Charles: No problem with your being precise and analytical. But there are structural
similarities. They are known as capitalism.


I think we gain very little form equating us with nazi germany, mainly
because unlike in nazi germany, political opposition in the us is still
possible (albeit not very effective) and that possibility should be
utillized to its fullest.


Charles:We keep going over this. There was political opposition in Germany right
before the Nazis won power. The Nazis won an election.

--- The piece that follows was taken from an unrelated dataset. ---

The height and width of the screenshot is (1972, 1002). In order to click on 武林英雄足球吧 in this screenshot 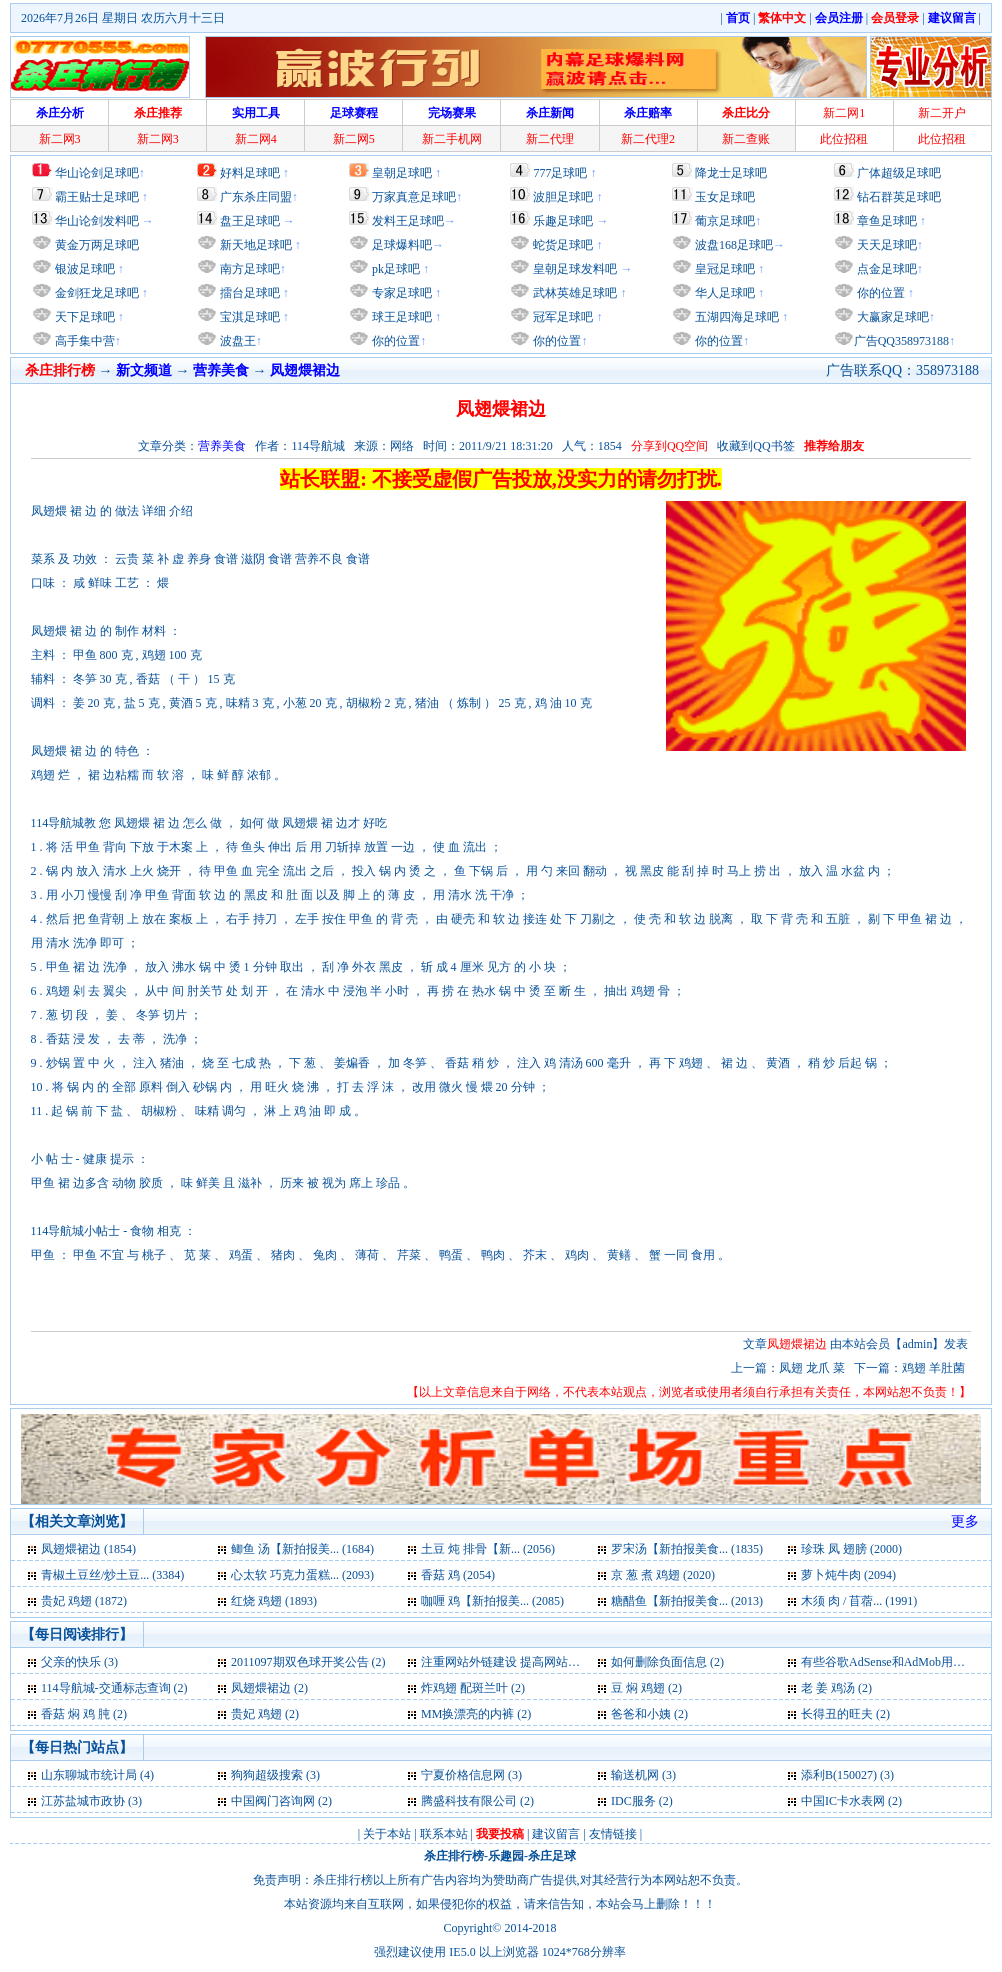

Of course, we should use full powers of opposition available to us. Being on the look
out for fascism doesn't mean we stop using the democratic institutions, nor did we say


 If we truly belive that any mistreatment of a
minority is fascism - there is no hope for any resistance and the only
logical conclusion is suicide.  While I sometimes entertain such thoughts
during my depression bouts, I do not think they are very constructive for
making social changes.


Charles: What I said was fascism is the open terrorist rule ( against the majority
too) of the most reactionary, chauvinist, militarist sector of finance capital.





PS.  There is a diffrence between comparing acts that are criminal on its
own term to nazism, and using nazism as a hyperbole to denounce
objectionable policies.  The former only  obfuscates things, because no
such comparison is needed to make the point.  The latter, by contrast,
makes a polemical point, even if it is of a somewhat cheap variety.